SUPPLIED INFORMATION Start Marker

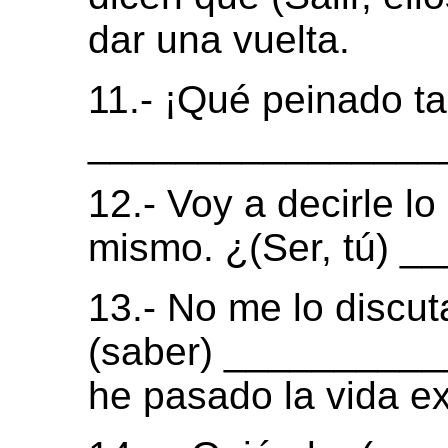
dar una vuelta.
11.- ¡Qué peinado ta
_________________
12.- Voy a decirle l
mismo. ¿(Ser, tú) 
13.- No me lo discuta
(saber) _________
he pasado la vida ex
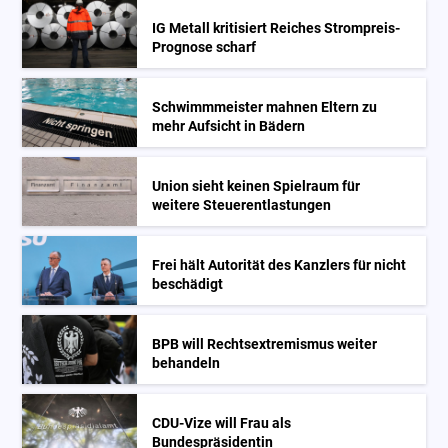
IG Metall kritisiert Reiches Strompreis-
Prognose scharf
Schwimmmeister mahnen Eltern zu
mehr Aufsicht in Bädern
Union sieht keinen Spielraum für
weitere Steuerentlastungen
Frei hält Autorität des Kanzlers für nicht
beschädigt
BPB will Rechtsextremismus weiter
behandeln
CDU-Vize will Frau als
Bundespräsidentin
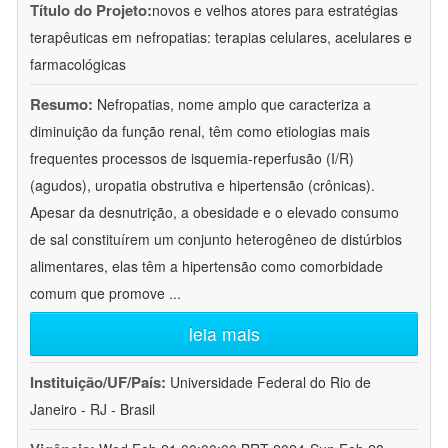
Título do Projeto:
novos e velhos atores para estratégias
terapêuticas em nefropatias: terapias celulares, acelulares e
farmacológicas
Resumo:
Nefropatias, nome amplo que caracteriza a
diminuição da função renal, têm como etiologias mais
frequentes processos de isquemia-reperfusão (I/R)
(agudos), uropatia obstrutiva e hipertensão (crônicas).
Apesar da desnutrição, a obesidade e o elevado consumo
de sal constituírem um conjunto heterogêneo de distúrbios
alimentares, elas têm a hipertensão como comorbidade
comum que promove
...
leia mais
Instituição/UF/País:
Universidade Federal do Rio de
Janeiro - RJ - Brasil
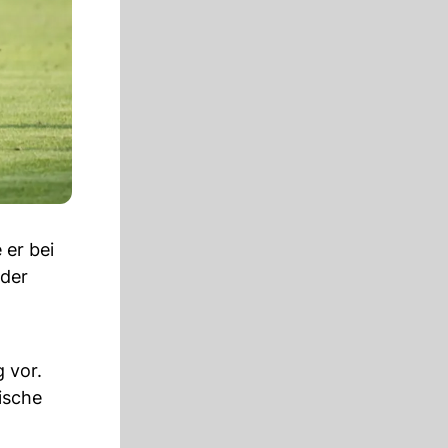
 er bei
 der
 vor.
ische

SUPPLIED INFORMATION End Marker

Would you copy each line of the records that contains "mais"?

diminuição da função renal, têm como etiologias mais
leia mais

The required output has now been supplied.